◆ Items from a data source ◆
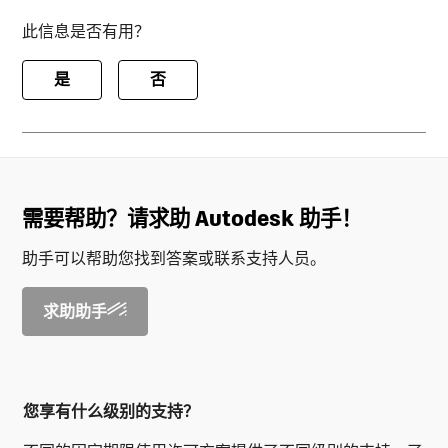
此信息是否有用？
是
否
需要帮助？请求助 Autodesk 助手！
助手可以帮助您找到答案或联系支持人员。
求助助手
您享有什么级别的支持？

◆ Problem to work on ◆
The answer is every line of the data, exactly as written, with the pictures dropped.

◆ Answer to this exercise ◆
此信息是否有用？
是
否
需要帮助？请求助 Autodesk 助手！
助手可以帮助您找到答案或联系支持人员。
求助助手
您享有什么级别的支持？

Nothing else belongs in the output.